Il calo dei prezzi del petrolio comincia a mordere sulla offerta, anche se si tratta di eventi finora marginali, ininfluenti rispetto agli investimenti enormi che negli scorsi anni sono stati effettuati nel settore della ricerca, di maggiore capacità di produzione e di trasporto, attraverso nuove pipeline e petroliere. Secondo Goldman Sachs si potrebbe ripetere un nuovo lungo ciclo di discesa dei prezzi del petrolio, analogo a quello che iniziò nel 1980 quando il petrolio aveva toccato i 36 dollari per concludersi solo alla fine del ’88 quando scese a 14 dollari. È esattamente il periodo che va dall’ingresso delle truppe sovietiche in Afghanistan all’inizio della disgregazione dell’Urss sotto Michail Gorbachev, quasi che la caduta del prezzo del petrolio sia stata fatale, più del sostegno americano ai mujaeddin.

Anche oggi, la posizione della Arabia Saudita di mantenere inalterati i suoi livelli di produzione sembra rispondere a ragioni geopolitiche, nell’ambito dello scontro tra sunniti e sciiti in atto: per un verso rende più difficile la posizione economica dell’Iran ed il suo reingresso sul mercato petrolifero dopo la cessazione delle sanzioni, e per l’altro mantiene elevata la pressione sui ricavi della Russia che è già soggetta alle sanzioni occidentali e che a sua volta difende in Siria il presidente Bashar al-Assad.

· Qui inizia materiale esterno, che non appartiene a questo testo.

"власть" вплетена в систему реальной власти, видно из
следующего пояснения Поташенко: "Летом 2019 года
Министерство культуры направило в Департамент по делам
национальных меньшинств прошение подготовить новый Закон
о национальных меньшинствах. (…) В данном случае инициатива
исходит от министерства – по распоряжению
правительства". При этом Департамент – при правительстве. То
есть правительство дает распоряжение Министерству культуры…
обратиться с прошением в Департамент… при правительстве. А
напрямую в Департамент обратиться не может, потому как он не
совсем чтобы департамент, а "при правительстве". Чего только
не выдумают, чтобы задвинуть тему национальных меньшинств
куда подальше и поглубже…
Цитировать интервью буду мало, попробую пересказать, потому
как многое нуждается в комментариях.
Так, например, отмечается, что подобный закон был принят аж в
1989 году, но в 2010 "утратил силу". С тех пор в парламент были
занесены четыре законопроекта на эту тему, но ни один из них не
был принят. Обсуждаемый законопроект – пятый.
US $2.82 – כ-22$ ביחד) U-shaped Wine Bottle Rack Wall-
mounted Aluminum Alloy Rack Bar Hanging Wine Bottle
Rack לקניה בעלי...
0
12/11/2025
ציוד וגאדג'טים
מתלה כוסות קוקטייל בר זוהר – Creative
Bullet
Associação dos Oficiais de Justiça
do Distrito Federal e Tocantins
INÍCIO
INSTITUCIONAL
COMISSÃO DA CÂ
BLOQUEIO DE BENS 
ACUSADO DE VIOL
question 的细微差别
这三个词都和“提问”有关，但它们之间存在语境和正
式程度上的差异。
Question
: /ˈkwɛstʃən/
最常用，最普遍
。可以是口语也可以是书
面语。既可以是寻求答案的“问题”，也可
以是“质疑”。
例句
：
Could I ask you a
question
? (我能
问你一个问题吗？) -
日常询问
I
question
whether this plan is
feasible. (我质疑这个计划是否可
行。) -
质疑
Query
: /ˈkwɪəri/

Gli Usa, a loro volta, osteggiano da tempo una ulteriore dipendenza energetica dell’Europa dalla Russia. Alcuni regimi politici, di impronta marxista ed antiamericana come quello venezuelano, sono già stati messi alle corde dal crollo del prezzo del petrolio. Il Brasile, prima ubriacato dall’afflusso di investimenti esteri, ora è in crisi profonda. La nuova presidenza dell’Argentina ha già riaperto canali di dialogo con gli investitori americani per pagare i debiti del default del 2001.

Con il petrolio, la guerra si fa sui prezzi: le quantità sono lo strumento per determinarli. Che vadano alle stelle, oppure che precipitino, non fa differenza; sono shock comunque destabilizzanti. L’Europa, ancora una volta, sta a guardare: comprerà da chi vince.